R.C. 2953.23(A) provides that a court may not entertain a postconviction petition filed after the expiration of the period stated above, unless (1) the petitioner shows that he was unavoidably prevented from discovering the facts upon which he bases his petition, or after the expiration of the period for bringing a postconviction petition, the United States Supreme Court recognizes a new right that applies retroactively to persons in the petitioner's situation and he bases his petition on that new right, and (2) the petitioner shows by clear and convincing evidence that, but for the constitutional error at trial, no reasonable factfinder would have found him guilty of the offense of which he was convicted.

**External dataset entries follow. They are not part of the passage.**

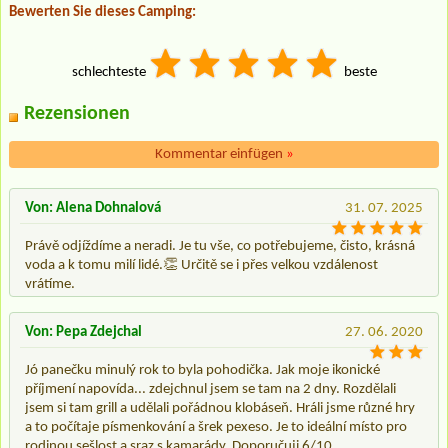
Bewerten Sie dieses Camping:
schlechteste
beste
Rezensionen
Kommentar einfügen
»
Von: Alena Dohnalová
31. 07. 2025
Právě odjíždíme a neradi. Je tu vše, co potřebujeme, čisto, krásná
voda a k tomu milí lidé.👏 Určitě se i přes velkou vzdálenost
vrátíme.
Von: Pepa Zdejchal
27. 06. 2020
Jó panečku minulý rok to byla pohodička. Jak moje ikonické
příjmení napovída... zdejchnul jsem se tam na 2 dny. Rozdělali
jsem si tam grill a udělali pořádnou klobáseň. Hráli jsme různé hry
a to počítaje písmenkování a šrek pexeso. Je to ideální místo pro
rodinou sešlost a sraz s kamarády. Doporučuji 6/10.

The statutory provision that a court may not entertain an untimely post conviction petition, at the very least, relieves a trial court from the duty of issuing findings of fact and conclusions of law for such a matter. The court of appeals inState v. Beaver (1998), 131 Ohio App. 3d 458, 464, 722 N.E.2d 1046, held: a decision that a petition is time-barred precludes any further inquiry into its merits. The petitioner knows exactly why his petition was dismissed, and the appellate court can review the decision by looking at the filing dates of the various documents in the record. Findings of fact and conclusions of law are not necessary in this situation. Making and filing them would be a useless exercise. State v. Dewey (Sept. 25, 1998), Ashtabula App. No. 97-A-0077, unreported and State v. Mundy (Mar. 28, 1997), Greene App. No. 96 CA 95, unreported.

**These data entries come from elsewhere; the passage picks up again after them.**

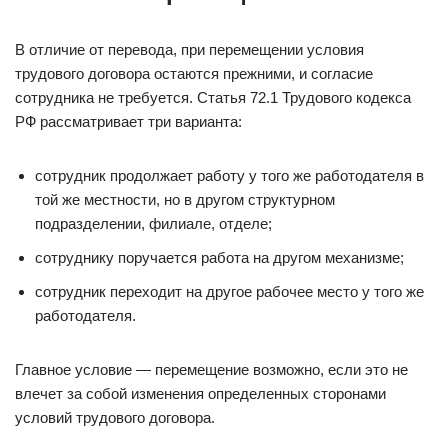
В отличие от перевода, при перемещении условия
трудового договора остаются прежними, и согласие
сотрудника не требуется. Статья 72.1 Трудового кодекса
РФ рассматривает три варианта:
сотрудник продолжает работу у того же работодателя в
той же местности, но в другом структурном
подразделении, филиале, отделе;
сотруднику поручается работа на другом механизме;
сотрудник переходит на другое рабочее место у того же
работодателя.
Главное условие — перемещение возможно, если это не
влечет за собой изменения определенных сторонами
условий трудового договора.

In the present case Mr. Jackson's postconviction petition is clearly untimely. The time for filing a direct appeal, as compared to a delayed appeal, began to run on April 4, 1997, when the trial court sentenced him; Mr. Jackson had 210 days to file his postconviction petition. He did not file it until over two-and-a-half years later, on October 15, 1999. Even assuming arguendo that the time for filing a postconviction petition begins to run upon the filing of the transcript in a delayed appeal, the petition was still untimely. The complete transcript was filed no later than December 2, 1998; Mr. Jackson filed his petition 319 days later. Moreover, he does not come within the exceptions stated in R.C.2953.23(A). He does not rely upon a right newly discovered by the United States Supreme Court, and his arguments of confusion, coercion and ineffectiveness of trial counsel are not based upon newly discovered evidence. Thus his postconviction petition was untimely, and the trial court had no duty to issue findings of fact and conclusions of law.

Additionally, Mr. Jackson failed to properly caption his petition for mandamus because he did not include the addresses of the parties as required by Civil Rule 10(A).

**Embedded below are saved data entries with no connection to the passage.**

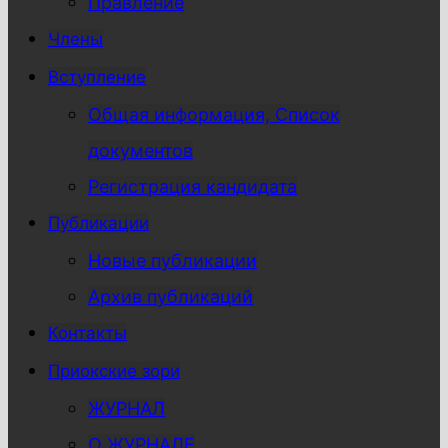
Правление
Члены
Вступление
Общая информация, Список
документов
Регистрация кандидата
Публикации
Новые публикации
Архив публикаций
Контакты
Приокские зори
ЖУРНАЛ
О ЖУРНАЛЕ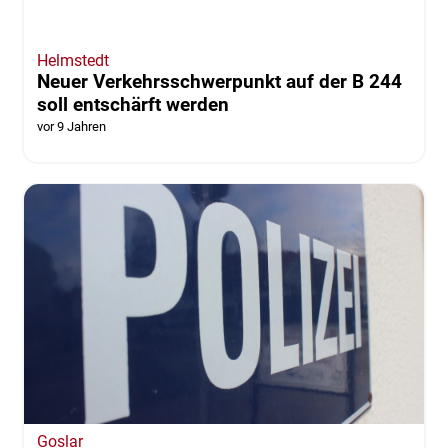
Helmstedt
Neuer Verkehrsschwerpunkt auf der B 244
soll entschärft werden
vor 9 Jahren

Accordingly, this court grants the motion for summary judgment and denies the application for a writ of mandamus. Costs assessed against relator.

TERRENCE O'DONNELL, J., CONCURS.

______________________________ ANN DYKE, ADMINISTRATIVE JUDGE

1 Mr. Jackson also lists the Cuyahoga County Prosecutors as respondents in the case caption, but does not state a claim against them.

2 Mr. Jackson also alleges that he filed a motion for summary judgment. However, his attached exhibit does not bear a file-stamp, and the docket in the underlying case does not indicate that such a motion was filed.